Burt merkte an, dass in einer Reihe von Fällen, in denen das britische Information Commissioner’s Office (ICO) kürzlich Geldstrafen verhängte, darunter gegen BA, Marriott und Ticketmaster, argumentiert wurde, dass Dritte haftbar seien, “aber in jedem Fall stellte das ICO fest, dass es ihre Verantwortung war – sie machten diese Dritten überhaupt nicht verantwortlich”, erklärte Burt. Das lag letztlich daran, dass sie es versäumt hatten, eine Due Diligence durchzuführen.

Burt fügte hinzu, dass ähnliche Prinzipien im California Consumer Privacy Act (CCPA) gelten.
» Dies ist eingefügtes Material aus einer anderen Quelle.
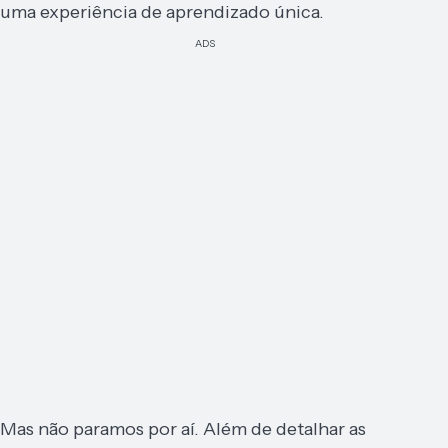
uma experiência de aprendizado única.
ADS
Mas não paramos por aí. Além de detalhar as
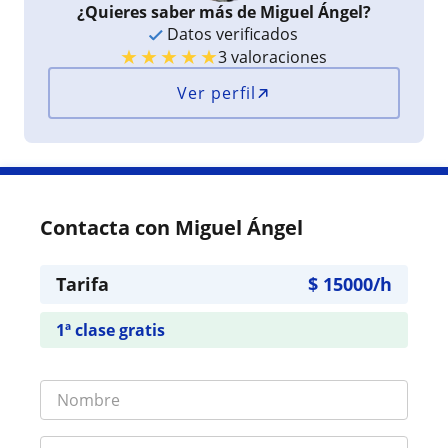
¿Quieres saber más de Miguel Ángel?
Datos verificados
★
★
★
★
★
3 valoraciones
Ver perfil
Contacta con Miguel Ángel
Tarifa
$
15000
/h
1ª clase gratis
Dimitri Nemirovsky, Mitbegründer und COO bei Atakama, stimmte dem zu und erklärte, dass Unternehmen letztlich immer noch die Kontrolle darüber haben, was mit ihren Daten geschieht. In einer zunehmend digitalisierten Umgebung “glaube ich nicht, dass man heute existieren kann, ohne eine dritte Partei in irgendeiner Form zu nutzen”, skizzierte er. In diesem Zusammenhang ist es entscheidend, dass Unternehmen den richtigen Ansatz finden, um die Integrität der Daten, die diesen Dritten anvertraut werden, zu gewährleisten. Nemirovsky sagte, dass “es wirklich wichtig ist, dass Sie die Tools, die Sie verwenden, überprüfen und dies auf eine Art und Weise tun, bei der Sie die Leistung, die von Ihren Mitarbeitern erwartet wird, aufrechterhalten.”

Das Management der Verteilung von Verschlüsselungsschlüsseln ist laut Nemirovsky besonders wichtig, um dies zu erreichen. “Es läuft auf eine Frage des Identitäts- und Zugriffsmanagements hinaus”, kommentiert er. Denn wenn die Anmeldeinformationen eines autorisierten Benutzers kompromittiert werden, werden alle Daten für den Angreifer entschlüsselt.

Die Kompromittierung von Konten ist daher wohl das größte Sicherheitsproblem, wenn es um Dritte geht, da selbst nach einer angemessenen Risikobewertung immer noch Verstöße verursacht werden können. “Das wird ein sehr großes Problem werden, das die Branche lösen muss”, so Herr. “Letztendlich läuft es darauf hinaus, die Verschlüsselung zu verstehen und so nah wie möglich an die Datennutzung zu bringen, so dass alles in der Mitte keine Rolle spielt.”